DIRECTIONS FOR THIS TASK: Scan the lines below for the word "Sorbenty". Copy each line you find it in.

─── DATA FOR THIS TASK

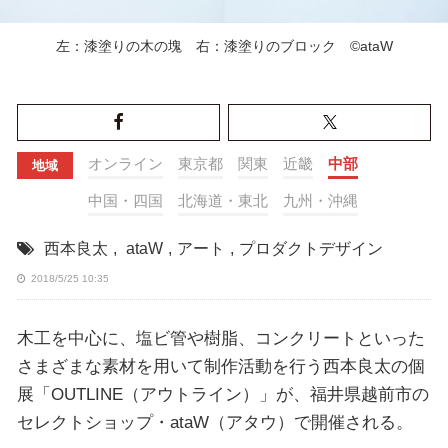
左：漆塗りの木の塊 右：漆塗りのブロック ©︎ataW
オンライン
東京都
関東
近畿
中部
地域
中国・四国
北海道・東北
九州・沖縄
西本良太
,
ataW
,
アート
,
プロダクトデザイン
2018/5/25 10:35
木工を中心に、塩ビ管や樹脂、コンクリートといった
さまざまな素材を用いて制作活動を行う西本良太の個
展「OUTLINE（アウトライン）」が、福井県越前市の
セレクトショップ・ataW（アタウ）で開催される。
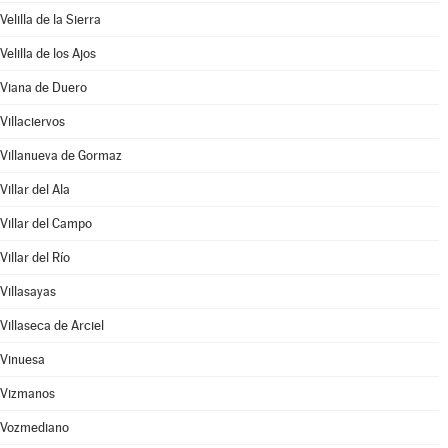
Velilla de la Sierra
Velilla de los Ajos
Viana de Duero
Villaciervos
Villanueva de Gormaz
Villar del Ala
Villar del Campo
Villar del Río
Villasayas
Villaseca de Arciel
Vinuesa
Vizmanos
Vozmediano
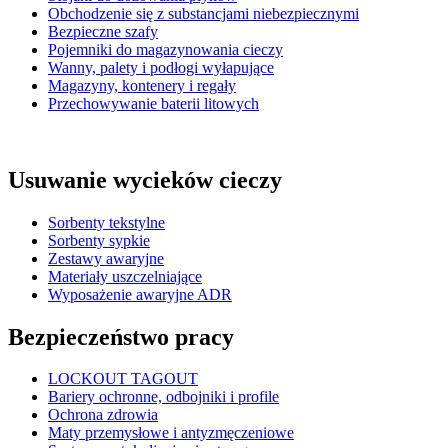
Obchodzenie się z substancjami niebezpiecznymi
Bezpieczne szafy
Pojemniki do magazynowania cieczy
Wanny, palety i podłogi wyłapujące
Magazyny, kontenery i regały
Przechowywanie baterii litowych
Usuwanie wycieków cieczy
Sorbenty tekstylne
Sorbenty sypkie
Zestawy awaryjne
Materiały uszczelniające
Wyposażenie awaryjne ADR
Bezpieczeństwo pracy
LOCKOUT TAGOUT
Bariery ochronne, odbojniki i profile
Ochrona zdrowia
Maty przemysłowe i antyzmęczeniowe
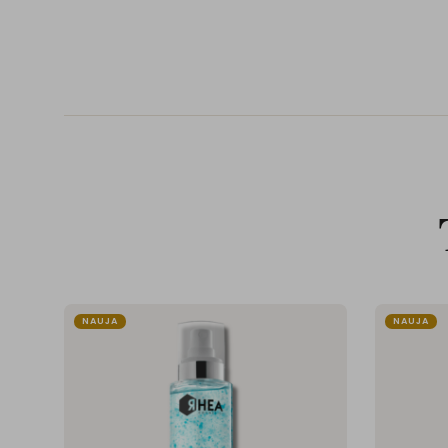
NAUJA
NAUJA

──────

TASK SOLUTION:
Sorbenty tekstylne
Sorbenty sypkie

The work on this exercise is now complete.